◆ DESCRIPTION OF THE TASK: Which lines of the listing below contain the word "действия"? Return them.

◆ SOURCE DATA:

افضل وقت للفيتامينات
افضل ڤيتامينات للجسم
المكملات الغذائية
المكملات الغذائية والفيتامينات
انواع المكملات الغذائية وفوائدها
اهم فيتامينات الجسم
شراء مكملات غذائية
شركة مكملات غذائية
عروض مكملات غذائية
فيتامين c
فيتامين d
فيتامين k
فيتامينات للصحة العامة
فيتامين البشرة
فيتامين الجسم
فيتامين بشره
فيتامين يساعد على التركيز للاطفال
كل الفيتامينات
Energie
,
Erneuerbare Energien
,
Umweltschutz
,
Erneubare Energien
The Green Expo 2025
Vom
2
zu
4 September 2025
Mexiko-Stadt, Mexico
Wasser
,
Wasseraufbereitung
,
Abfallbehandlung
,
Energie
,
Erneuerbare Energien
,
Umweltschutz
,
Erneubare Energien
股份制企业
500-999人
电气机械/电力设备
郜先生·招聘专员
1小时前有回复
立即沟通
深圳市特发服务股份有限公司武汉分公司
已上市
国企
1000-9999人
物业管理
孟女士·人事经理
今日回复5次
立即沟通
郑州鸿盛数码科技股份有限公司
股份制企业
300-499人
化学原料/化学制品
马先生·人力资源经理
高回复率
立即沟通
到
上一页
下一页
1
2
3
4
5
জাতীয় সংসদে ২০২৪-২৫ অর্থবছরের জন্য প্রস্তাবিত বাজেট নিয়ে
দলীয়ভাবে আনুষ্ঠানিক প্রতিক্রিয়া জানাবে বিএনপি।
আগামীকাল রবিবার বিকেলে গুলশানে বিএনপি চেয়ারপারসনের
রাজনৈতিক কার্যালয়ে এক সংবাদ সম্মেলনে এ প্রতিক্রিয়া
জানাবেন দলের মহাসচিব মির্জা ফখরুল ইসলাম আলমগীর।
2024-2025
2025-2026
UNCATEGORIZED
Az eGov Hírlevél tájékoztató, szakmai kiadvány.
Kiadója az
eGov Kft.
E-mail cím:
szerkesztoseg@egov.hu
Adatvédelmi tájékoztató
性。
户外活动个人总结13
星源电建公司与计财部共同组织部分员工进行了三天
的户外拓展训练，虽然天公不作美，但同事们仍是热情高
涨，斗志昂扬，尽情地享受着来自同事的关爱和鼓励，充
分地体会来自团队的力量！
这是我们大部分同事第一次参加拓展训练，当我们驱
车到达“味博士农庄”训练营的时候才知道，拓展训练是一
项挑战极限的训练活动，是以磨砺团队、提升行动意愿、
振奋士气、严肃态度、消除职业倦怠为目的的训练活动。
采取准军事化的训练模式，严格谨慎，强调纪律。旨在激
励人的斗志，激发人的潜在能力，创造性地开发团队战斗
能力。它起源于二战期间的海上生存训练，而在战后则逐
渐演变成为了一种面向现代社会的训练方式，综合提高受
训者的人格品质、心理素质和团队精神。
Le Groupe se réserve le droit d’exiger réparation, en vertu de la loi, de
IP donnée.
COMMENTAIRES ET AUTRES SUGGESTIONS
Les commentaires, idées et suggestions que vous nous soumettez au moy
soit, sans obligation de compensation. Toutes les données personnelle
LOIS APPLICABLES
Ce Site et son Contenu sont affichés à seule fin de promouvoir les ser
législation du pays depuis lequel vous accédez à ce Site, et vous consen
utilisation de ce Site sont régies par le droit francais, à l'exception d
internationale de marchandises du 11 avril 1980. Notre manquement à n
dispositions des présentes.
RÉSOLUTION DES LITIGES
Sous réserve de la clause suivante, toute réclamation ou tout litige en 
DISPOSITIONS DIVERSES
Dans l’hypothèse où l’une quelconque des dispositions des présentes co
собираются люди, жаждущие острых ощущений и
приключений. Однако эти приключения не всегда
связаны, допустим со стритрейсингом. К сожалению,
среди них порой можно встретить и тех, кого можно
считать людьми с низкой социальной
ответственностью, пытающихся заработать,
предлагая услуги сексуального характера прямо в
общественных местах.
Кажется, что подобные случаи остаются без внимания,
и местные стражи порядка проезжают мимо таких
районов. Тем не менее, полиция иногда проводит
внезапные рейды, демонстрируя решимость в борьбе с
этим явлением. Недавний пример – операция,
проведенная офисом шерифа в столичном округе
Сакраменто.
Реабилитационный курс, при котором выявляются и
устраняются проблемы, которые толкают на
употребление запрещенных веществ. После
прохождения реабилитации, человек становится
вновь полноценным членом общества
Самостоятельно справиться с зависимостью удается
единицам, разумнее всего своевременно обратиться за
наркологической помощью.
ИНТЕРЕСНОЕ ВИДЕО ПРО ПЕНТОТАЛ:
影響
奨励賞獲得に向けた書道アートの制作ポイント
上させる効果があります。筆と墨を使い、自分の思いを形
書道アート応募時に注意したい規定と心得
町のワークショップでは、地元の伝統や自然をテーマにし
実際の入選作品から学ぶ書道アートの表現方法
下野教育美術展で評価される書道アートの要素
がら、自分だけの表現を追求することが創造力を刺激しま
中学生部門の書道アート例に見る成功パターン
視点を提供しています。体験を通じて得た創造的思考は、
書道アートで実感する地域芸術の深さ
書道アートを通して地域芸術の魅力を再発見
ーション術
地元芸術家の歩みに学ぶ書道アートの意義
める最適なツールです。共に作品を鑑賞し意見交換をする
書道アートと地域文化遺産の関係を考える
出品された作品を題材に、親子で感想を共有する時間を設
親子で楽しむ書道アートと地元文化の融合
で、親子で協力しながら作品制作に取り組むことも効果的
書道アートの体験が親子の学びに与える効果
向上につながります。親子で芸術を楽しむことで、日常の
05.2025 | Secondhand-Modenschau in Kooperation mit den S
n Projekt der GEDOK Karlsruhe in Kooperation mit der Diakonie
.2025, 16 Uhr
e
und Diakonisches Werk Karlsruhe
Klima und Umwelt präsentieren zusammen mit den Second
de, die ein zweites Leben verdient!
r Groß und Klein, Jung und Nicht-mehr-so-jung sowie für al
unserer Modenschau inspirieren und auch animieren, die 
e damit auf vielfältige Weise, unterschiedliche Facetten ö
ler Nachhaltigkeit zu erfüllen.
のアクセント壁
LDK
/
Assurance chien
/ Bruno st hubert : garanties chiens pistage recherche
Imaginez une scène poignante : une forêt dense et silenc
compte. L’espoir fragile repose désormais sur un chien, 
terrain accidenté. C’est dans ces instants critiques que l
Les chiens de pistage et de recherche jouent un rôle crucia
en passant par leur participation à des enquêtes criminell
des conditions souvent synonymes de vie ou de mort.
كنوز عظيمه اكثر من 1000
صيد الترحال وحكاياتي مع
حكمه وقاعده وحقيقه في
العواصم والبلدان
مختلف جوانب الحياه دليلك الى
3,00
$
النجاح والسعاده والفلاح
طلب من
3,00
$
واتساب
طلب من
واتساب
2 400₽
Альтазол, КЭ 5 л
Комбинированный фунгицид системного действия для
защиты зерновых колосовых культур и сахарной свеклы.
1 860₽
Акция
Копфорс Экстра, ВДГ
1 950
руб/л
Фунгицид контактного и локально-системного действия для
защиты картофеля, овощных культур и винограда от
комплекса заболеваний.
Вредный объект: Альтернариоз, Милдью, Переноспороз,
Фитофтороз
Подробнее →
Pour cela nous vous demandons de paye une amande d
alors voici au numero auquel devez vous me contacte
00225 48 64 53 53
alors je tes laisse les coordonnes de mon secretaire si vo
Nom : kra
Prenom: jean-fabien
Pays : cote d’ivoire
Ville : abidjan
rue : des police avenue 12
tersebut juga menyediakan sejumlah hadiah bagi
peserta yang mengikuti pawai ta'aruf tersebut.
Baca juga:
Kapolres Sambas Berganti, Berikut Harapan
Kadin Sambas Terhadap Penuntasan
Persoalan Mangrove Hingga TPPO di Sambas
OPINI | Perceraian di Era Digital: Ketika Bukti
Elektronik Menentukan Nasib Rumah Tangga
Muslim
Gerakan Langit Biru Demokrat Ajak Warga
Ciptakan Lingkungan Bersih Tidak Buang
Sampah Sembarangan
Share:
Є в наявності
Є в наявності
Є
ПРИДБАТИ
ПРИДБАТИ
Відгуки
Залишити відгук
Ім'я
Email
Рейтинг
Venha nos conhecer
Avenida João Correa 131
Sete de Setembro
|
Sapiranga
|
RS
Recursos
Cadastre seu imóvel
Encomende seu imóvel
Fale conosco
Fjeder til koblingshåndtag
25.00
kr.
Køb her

◆ ANSWER:
Комбинированный фунгицид системного действия для
Фунгицид контактного и локально-системного действия для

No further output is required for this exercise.